Fine Art


 

The Leeds fine art collections are Designated as being of national and international significance. 

The collection has particular strengths in the areas of 18th and early 19th century English watercolours, 20th century British Art and a modern sculpture collection more extensive than any other regional gallery in the UK.

There are also significant holdings of late 19th century pictures including Victorian narrative painting, high quality French paintings and notable examples of contemporary artists’ moving image works from the 1990s.

The collections are kept and primarily displayed across Leeds Art Gallery, Temple Newsam and Lotherton. Overall there are approximately 1300 oil paintings, 3000 English watercolours and 2000 prints.

The Leeds Sculpture Collection has been built in partnership with the Henry Moore Insitute, with a particular focus on conceptual, performance, photographic and other expanded sculptural forms from the 1960s and 70s.

A woodprint picture of industrial printing machinery

Collection highlight

William Hogarth

Industry and Idleness (Plate 1): The Fellow ‘Prentices at their Looms’ 1747 Monochrome engraving and etching.

The Fellow ‘Prentices at their Looms” is the first of a series of twelve prints by William Hogarth that tell the story of Francis Goodchild and Thomas Idle, two fellow apprentices working in a loom in pre- industrial London. One is portrayed as really hard-worker, devoted Christian and successful. The other is shown as lazy, immoral and troublemaker.

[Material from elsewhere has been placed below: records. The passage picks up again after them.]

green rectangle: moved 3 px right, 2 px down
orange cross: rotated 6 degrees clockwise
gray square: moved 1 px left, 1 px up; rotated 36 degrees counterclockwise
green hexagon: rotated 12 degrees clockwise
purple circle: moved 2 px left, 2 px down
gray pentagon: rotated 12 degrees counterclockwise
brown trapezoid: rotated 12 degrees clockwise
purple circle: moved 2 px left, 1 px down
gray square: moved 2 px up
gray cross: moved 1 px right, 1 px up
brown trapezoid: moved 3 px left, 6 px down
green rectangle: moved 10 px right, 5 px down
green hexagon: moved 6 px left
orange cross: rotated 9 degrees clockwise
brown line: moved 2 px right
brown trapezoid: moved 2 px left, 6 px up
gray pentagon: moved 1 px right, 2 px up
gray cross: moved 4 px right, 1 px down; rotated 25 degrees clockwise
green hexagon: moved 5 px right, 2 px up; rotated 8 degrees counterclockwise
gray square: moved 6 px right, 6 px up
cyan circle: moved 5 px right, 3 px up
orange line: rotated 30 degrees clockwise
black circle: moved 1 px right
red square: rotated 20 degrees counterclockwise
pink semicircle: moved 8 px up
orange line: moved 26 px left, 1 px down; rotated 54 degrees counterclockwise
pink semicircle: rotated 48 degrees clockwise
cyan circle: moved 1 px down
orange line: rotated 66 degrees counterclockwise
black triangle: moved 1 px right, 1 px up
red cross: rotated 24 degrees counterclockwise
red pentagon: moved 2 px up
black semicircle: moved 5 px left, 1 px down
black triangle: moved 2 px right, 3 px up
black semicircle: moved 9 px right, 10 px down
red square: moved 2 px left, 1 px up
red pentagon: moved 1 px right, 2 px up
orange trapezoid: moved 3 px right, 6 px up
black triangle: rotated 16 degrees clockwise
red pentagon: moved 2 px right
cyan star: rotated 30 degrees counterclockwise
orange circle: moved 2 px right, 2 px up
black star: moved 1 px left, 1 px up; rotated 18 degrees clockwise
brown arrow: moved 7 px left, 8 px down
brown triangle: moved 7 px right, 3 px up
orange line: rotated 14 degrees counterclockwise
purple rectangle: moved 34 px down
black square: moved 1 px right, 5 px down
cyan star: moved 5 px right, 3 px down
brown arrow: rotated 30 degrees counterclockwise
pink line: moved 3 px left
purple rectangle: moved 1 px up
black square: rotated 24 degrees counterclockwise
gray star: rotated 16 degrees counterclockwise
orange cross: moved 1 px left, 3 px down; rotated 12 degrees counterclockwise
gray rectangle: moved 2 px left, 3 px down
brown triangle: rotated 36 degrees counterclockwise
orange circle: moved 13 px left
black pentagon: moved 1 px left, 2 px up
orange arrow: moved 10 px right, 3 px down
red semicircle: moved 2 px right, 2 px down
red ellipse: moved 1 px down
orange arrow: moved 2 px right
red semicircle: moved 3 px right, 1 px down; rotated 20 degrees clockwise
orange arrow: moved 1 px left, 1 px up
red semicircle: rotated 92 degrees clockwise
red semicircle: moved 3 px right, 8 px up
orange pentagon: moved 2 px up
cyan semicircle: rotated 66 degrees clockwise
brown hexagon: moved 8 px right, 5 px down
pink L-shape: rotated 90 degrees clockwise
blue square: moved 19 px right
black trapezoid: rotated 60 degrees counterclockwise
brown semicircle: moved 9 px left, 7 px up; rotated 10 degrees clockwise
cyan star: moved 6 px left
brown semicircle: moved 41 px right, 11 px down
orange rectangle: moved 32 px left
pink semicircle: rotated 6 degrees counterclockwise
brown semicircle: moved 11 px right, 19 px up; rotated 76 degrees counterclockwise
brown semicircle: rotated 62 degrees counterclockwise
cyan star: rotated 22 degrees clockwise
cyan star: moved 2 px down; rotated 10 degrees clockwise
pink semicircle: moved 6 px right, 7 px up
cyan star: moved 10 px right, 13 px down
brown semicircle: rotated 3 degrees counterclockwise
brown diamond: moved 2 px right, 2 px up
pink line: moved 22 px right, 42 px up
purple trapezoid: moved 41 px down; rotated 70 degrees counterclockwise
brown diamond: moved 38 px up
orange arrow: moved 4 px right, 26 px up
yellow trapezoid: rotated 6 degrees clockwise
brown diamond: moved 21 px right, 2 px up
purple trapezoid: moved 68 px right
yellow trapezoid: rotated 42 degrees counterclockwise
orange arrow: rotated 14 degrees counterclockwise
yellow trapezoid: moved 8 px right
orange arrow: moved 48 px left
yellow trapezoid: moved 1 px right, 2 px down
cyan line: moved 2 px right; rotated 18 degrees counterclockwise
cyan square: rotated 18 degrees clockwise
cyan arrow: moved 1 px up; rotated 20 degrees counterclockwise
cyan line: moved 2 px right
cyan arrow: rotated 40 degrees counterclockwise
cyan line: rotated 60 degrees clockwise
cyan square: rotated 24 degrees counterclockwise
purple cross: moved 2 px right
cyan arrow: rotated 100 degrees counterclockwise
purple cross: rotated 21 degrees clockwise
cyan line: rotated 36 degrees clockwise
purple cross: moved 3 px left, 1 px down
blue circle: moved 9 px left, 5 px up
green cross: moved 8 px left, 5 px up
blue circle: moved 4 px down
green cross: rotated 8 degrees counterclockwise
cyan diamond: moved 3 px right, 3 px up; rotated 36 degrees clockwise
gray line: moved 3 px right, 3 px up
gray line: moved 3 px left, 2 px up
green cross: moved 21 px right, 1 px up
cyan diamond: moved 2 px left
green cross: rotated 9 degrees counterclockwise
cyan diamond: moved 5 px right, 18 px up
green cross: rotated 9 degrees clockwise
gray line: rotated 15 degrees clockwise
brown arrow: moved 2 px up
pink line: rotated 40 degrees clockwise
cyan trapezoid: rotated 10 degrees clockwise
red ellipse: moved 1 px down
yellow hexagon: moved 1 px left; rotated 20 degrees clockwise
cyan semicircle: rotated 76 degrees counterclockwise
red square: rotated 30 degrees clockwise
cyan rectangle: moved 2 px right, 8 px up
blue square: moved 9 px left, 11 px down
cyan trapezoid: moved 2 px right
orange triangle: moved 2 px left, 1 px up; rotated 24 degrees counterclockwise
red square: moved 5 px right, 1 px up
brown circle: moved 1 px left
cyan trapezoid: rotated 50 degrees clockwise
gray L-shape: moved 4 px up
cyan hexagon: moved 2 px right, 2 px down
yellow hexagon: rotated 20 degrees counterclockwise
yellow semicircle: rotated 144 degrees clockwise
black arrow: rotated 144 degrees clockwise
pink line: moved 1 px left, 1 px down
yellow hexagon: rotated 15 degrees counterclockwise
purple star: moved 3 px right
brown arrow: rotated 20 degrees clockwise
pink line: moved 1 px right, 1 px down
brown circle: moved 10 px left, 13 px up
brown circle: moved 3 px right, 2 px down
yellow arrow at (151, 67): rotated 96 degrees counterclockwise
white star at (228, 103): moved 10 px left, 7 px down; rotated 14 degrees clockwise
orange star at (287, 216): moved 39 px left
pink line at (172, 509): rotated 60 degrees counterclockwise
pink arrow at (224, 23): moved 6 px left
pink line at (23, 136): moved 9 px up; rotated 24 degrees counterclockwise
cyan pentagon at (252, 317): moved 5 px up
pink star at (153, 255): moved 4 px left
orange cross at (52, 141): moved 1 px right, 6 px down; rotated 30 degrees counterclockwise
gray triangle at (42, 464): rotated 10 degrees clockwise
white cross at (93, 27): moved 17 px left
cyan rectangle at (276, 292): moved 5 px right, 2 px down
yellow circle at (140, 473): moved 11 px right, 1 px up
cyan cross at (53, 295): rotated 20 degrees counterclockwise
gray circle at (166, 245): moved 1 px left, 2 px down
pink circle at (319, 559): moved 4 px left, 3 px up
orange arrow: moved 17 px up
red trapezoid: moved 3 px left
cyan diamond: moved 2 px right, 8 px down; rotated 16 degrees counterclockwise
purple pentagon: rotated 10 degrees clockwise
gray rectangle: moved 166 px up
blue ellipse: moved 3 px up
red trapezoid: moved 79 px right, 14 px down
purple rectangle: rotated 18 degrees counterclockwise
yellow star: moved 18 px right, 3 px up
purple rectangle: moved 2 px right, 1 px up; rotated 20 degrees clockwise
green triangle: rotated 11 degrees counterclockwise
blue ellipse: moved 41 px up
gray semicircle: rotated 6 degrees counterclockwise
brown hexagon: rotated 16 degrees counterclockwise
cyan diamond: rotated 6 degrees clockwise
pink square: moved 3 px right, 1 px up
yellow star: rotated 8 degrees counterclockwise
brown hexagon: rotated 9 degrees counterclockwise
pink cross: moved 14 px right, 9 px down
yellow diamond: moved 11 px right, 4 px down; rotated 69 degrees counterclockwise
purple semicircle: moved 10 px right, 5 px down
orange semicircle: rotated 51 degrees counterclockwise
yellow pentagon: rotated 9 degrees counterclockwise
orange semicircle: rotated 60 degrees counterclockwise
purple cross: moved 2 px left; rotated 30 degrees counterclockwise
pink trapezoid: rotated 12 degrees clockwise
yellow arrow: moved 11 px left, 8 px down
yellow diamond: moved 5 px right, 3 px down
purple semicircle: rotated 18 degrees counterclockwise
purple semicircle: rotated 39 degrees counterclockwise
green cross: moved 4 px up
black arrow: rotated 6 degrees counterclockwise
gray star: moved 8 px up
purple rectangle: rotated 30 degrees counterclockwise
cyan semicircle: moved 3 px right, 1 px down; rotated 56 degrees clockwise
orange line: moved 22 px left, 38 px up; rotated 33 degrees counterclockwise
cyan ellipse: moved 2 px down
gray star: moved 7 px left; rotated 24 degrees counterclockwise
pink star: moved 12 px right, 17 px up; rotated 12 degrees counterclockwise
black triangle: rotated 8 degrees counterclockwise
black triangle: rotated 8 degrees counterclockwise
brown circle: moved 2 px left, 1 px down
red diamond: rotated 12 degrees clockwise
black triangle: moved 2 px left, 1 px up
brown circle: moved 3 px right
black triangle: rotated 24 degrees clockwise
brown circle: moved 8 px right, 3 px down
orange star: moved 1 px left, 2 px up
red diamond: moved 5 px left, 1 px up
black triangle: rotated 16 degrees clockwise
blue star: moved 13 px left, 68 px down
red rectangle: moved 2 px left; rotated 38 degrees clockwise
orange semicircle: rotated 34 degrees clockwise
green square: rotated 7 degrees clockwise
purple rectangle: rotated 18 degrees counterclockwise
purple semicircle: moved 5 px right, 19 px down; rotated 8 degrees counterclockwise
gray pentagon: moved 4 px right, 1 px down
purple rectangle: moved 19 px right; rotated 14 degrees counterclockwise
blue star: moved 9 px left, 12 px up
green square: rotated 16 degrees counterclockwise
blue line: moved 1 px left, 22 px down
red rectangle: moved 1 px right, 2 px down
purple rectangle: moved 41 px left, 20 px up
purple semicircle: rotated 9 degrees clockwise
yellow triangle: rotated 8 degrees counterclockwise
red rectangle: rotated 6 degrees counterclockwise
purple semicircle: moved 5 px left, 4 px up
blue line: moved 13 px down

The Industry and Idleness prints are part of Hogarth’s famous ‘Modern Moral Subjects’: a series of comic strip-like works in which he commented on relevant issues of the day.

 

Hogarth took great pride in his job as a printmaker. In fact, as his work became more and more popular and unscrupulously reproduced, he even campaigned for what in June 1735 would become the first Engravers’ Copyright Act (also known as ‘Hogarth’s Act’).

 

The use of engraving would also suit his Rococo-style ideas which were based on what he would call ‘the Line of Beauty’. From his point of view, serpentine or curved lines were synonyms of liveliness and exciting activity. You can see when looking close enough at these prints, there is not a single straight line.